July 10, 2017 - China on Sunday completed a 60-day trial of mining gas hydrates, commonly known as combustible ice, in the South China Sea, marking breakthroughs in human's search for alternative clean energy sources.
Started from May 10, the mining operation in waters near the Pearl River estuary has beaten previous expectations and set world records in both the length and total amount of extraction, according to the China Geological Survey Bureau.
The trial exploration produced over 300,000 cubic meters of gas - mainly methane, with an average daily extraction of more than 5,000 cubic meters of high purity gas, and a highest daily output of 35,000 cubic meters, said the bureau.
Meanwhile, 6.47 million sets of experimental data were recorded.
China declared its first success in collecting samples of combustible ice in the South China Sea on May 18, which usually exists in seabed or tundra areas with the strong pressure and low temperature necessary for its stability.
The substance can be ignited like solid ethanol, which is why it is called combustible or flammable ice.
One cubic meter of combustible ice, a kind of natural gas hydrate, is equal to 164 cubic meters of regular natural gas.
China Geological Survey Bureau's deputy director Li Jinfa said combustible ice will play a vital part in China's energy security and economic development.

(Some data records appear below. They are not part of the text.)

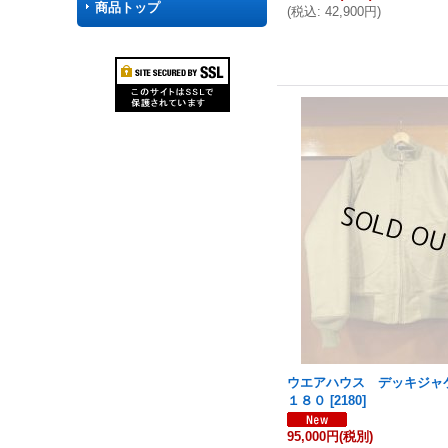
商品トップ
(
税込
:
42,900円
)
ウエアハウス デッキジャ
１８０
[
2180
]
95,000円
(税別)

"It is considered a strategic alternative to oil and natural gas in the future," Li said. "Not just China, the world at large sets eyes on it."
He said other countries like Japan had also begun mining combustible ice, but operations were suspended due to a significant amount of sand entering the production wells.
Chinese scientists this time invented a new technique to prevent sand from disrupting the exploration. Other adjustments were also made to ensure commercial explorations.
Environmental tests showed that there were no methane leaks. Neither did geological hazards occur.
China began research in combustible ice in 1998. The latest exploration showcased a number of breakthroughs.
"China is leading the world in combustible ice exploration, whether it is about theory, techniques, machinery, or engineering," said Ye Jianliang, director of Guangzhou Marine Geological Bureau.
"The trial will have a big impact on the world's energy sector," he said.
Li said his bureau will double the efforts on research to prepare for combustible ice's commercial production, with emphasis on ocean ecology protection and "green" exploitation of the new energy. Regulations on exploitation management and industrial policy are also being drawn up.